De Sombere Dag, a representação respeitante aos meses de Fevereiro e Março, é a última da série
De maanden, e mostra a transição do Inverno para a Primavera. À direita um agricultor, um "pajot" corta os ramos das árvores e outro recolhe a madeira. Outro homem renova, como é habitual nesta época do ano, as fachadas da sua casa, provavelmente uma "pagnote". Entretanto, dois camponeses alegres comem algumas wafels e uma criança, de mão dada com uma mulher, usa uma coroa de papel, numa clara alusão ao Carnaval. À esquerda um homem prepara a sua carroça, um músico toca flauta à porta de uma hospedaria e uma mulher e o seu filho parecem passar um mau bocado enquanto são perseguidas pelo marido e pai embriagados. Toda a cena desta pintura de Bruegel decorre ao entardecer, com algumas áreas, como os picos das montanhas nevadas e a fachada da casa, já iluminadas. Contudo, as montanhas em fundo revelam a presença latente do frio e da neve. A tempestade é também eminente. Mas as árvores que aparecem no centro da imagem constituem um ponto fixo e de mudança na paisagem ainda tormentosa. Estamos a presenciar a transição que se dá nas estações do ano em Fevereiro e Março.
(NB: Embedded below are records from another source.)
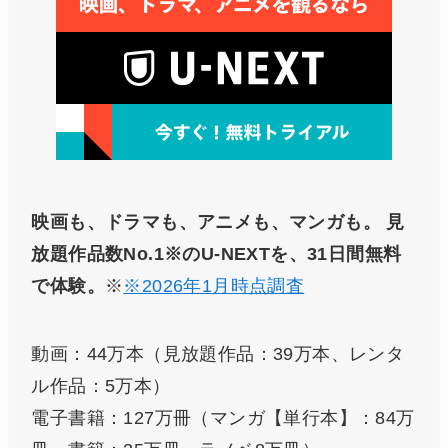
映画も、ドラマも、アニメも、マンガも。
見
放題作品数No.1※のU-NEXTを、31日間無料
で体験。
※
※2026年1月時点調査
動画：44万本（見放題作品：39万本、レンタ
ル作品：5万本）
電子書籍：127万冊（マンガ【単行本】：84万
E é isso o que vemos suceder com as pinturas e as gravuras de
Bruegel. A paisagem assume o protagonismo, autonomiza-se, deixa de ser uma característica secundária das representações, um adereço das figurações de carácter religioso, designadamente dos artistas flamengos primitivos do século 15. Com Bruegel, as paisagens começam a falar por si e a natureza adquire uma importância até aí relegada para segundo plano. Esta preferência pelas paisagens largas, a perder de vista, onde os homens e as mulheres são apenas representados como detalhes mínimos, quase imperceptíveis, é manifesta nas famosas séries de Bruegel conhecidas como
De grote landschappen (As paisagens vastas), de 1555-1558, e
De maanden (Os meses), de 1565-1566. Mas existe uma outra tradição da representação da paisagem para a qual Bruegel contribuíu significativamente. É patente em várias das suas
De grote lanschappen não apenas a motivação para captar grandes cenários mas também uma enorme atenção ao detalhe, através da projecção de diversos elementos para o campo de observação. Por isso Bruegel está na esteira de uma importante evolução na arte da paisagem. Enquanto o princípio do século 16 apenas mostrou interesse pelas paisagens que ofereciam uma vista gereralista do cenário, a meio do século uma série de artistas começam a representar e a relevar pormenores da natureza de muito perto. No fundo: largueza de panorama e atenção ao detalhe. Bruegel desempenhou um papel fundamental neste desenvolvimento: nos seus trabalhos os elementos que não se encontram imediatamente à vista, os pequenos vestígios, tornam-se doravante mais importantes, até ocuparem praticamente toda a perspectiva, às vezes, inclusive, com significações estranhas, não perceptíveis, que levantam dúvidas de interpretação e sentido, como se fizessem parte de um mundo ampliado, grotesco. O fascínio de Bruegel pelo paisagem da Província de Brabant e pela região da
Pajottenland está estreitamente ligado a este contexto. Mas apesar da contribuição de Bruegel para a evolução da arte da paisagem, raramente ele apresenta qualquer cena natural sem a presença de figuras humanas. As pessoas que aparecem nas suas imagens são na maioria invariavelmente camponeses, a trabalhar na natureza, a presenciar uma festa, a descansar ou como protagonistas da exemplificação de provérbios ou de contextos amorosos. É o que sucede marcadamente nas pinturas da série
De maanden (Os meses), duas das quais, respectivamente,
De Sombere Dag e
De Jagers in de Sneeuw, estão aqui reproduzidas.
O pico do Inverno, dos meses de Dezembro e Janeiro já passou. O compasso do branco da neve e do verde-azul do céu gelado dará progressivamente lugar ao verde e amarelo, que já se entrevê, como vimos, em
De Sombere Dag. O que não sucedia com
De Jagers in de Sneeuw, a paisagem anterior, a de Inverno, da séria
De maanden, de Bruegel. Aqui, onde três caçadores, acompanhados pelos seus cães, regressam a casa com a sua magra caça, enquanto à porta da estalagem "In den hert" uma fogueira está a ser acesa, tudo o resto, os homens, as casas, as aves, estão representados numa cor sombria, a qual se opõe à concepção das cores da vida, que já se adivinham em
De Sombere Dag. De contrário, em
De Jagers in de Sneeuw o Inverno ocupa toda a extensão da paisagem, a qual é, na sua vastidão fria, acentuada pelo voo da ave que se encontra à direita, talvez num prenúncio da morte e da solidão do Inverno.